Мой мальчик, это я… - страница 8

стр.

Будущего доктора филологических наук переполняло великодушие. Он великодушно посоветовал мне:

— Ты пиши про лося. Я у тебя читал про лося. Ты лося понимаешь. У тебя чутье, как у лося, на кончиках пантов. Ты не пиши про это, про футбол, про греблю, это все х—ня. У тебя про лося я прочитал и помню. Так мог только ты написать.

— У лося нет пантов, — скромно заметил я. — И я не писал про лося.

— Ну, все равно, про кого-то писал, про рогатых...

Щ. уронил на лоб седые кольца кудрей. Серебряные кольца. Он велел принести десять бутербродов с икрой, бутылку коньяку и бутылку шампанского.


Сажусь к тетради после проигрыша на биллиарде. Всякий проигрыш нехорош. Правда, на этот счет придуманы ободрения: «За одного битого двух небитых дают». «Побежденные должны молчать. Как семена». Однако лучше бы выиграть. Хотя и переживание поражения преходяще. Множество раз в моей жизни я позволял кому-нибудь или чему-нибудь меня победить. Утешался, умывался, даже думал, что унижение очищает меня. «Ничего, я споткнулся о камень, это к завтрему все заживет».

Идя на малые, легко заживляемые поражения, можно незаметно проиграть всю кампанию — с самим собой. Вот я отпустил удила, теряю в себе писателя. Не пишу. Играю на биллиарде. Получаю зарплату. Я — второй секретарь. Работаю над заказанной статьей «Как мы пишем». А мы никак не пишем. И это в порядке вещей, само собой разумеется: секретарь на службе, у всех на виду. Покуда я сидел в своей норке (до сорока четырех лет, подолее Ильи Муромца), никто не изливал на меня потоки чувств, оценок, похвал, упреков. Никто не становился в позу по отношению ко мне, и у меня была моя единственная поза.
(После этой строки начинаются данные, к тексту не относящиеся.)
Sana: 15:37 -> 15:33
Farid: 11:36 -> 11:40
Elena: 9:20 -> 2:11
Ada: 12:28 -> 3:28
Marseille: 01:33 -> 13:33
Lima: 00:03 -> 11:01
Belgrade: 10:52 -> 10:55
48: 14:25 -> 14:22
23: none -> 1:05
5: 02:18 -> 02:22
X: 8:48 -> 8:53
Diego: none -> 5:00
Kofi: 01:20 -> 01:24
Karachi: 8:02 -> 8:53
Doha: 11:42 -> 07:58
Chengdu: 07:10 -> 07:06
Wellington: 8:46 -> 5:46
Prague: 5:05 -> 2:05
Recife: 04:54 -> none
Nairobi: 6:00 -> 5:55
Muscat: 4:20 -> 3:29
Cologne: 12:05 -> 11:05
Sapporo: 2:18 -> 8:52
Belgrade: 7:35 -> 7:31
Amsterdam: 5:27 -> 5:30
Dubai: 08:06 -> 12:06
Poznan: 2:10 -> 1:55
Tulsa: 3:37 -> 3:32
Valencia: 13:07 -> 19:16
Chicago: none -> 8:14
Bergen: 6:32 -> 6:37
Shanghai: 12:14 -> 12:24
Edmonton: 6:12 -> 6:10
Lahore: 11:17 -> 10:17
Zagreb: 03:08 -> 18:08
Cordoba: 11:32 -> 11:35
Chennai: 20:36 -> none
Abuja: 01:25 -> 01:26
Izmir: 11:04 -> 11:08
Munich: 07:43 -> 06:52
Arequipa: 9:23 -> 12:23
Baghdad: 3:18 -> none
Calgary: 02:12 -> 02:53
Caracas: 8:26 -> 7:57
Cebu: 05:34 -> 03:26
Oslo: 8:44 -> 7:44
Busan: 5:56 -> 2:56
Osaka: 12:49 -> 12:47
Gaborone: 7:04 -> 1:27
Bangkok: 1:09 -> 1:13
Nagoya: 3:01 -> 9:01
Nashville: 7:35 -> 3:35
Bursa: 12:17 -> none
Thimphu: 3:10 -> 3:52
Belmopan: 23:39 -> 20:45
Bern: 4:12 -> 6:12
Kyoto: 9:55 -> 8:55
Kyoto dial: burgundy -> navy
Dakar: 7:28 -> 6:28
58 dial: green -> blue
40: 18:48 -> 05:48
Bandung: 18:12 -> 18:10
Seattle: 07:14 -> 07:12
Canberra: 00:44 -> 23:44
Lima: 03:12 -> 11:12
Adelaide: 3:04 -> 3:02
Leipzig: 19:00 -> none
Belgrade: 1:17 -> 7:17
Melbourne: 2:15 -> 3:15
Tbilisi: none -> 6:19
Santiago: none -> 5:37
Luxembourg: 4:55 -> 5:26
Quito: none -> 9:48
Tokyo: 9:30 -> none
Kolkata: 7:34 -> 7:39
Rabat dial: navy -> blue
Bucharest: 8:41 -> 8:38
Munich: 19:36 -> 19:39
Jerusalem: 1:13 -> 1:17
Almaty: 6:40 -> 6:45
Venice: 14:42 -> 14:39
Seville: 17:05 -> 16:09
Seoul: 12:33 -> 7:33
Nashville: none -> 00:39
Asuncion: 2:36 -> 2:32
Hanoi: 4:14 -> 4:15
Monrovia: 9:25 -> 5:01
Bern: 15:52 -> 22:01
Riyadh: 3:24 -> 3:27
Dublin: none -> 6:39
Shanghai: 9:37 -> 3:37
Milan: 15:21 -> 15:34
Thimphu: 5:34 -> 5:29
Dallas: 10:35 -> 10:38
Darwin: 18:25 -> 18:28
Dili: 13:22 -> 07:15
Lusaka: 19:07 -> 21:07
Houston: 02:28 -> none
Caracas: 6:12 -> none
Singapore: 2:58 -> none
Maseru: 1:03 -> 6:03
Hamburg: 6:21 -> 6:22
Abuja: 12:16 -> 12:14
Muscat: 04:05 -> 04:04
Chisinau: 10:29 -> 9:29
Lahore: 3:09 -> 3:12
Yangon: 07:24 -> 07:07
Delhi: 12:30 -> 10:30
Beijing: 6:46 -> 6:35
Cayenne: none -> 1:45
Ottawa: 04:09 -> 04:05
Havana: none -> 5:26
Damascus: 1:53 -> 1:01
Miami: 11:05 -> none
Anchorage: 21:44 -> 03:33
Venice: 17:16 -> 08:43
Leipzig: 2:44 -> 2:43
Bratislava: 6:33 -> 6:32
Вот стал в позу поэт 3., рыжий, поддатый, хватал меня за грудки, приговаривал:

— Хочешь, я дам тебе по харе?! Чего ты такой важный?! Ты там наверху. А я драл ваш Питер в нюх. Я русский рязанский парень. А ты жидам продался. Ну скажи, почему? Почему ты написал о Шукшине, а сам с ними? И нашим, и вашим... Это Ваське Белову можно. Но он не будет, ему не нужно. А ведь ты не Куприн... Ты скажи, почему ты из себя кого-то строишь? Почему ты там наверху? Я русский парень, рязанский. Я уеду из вашего Питера. Я драл его в нюх.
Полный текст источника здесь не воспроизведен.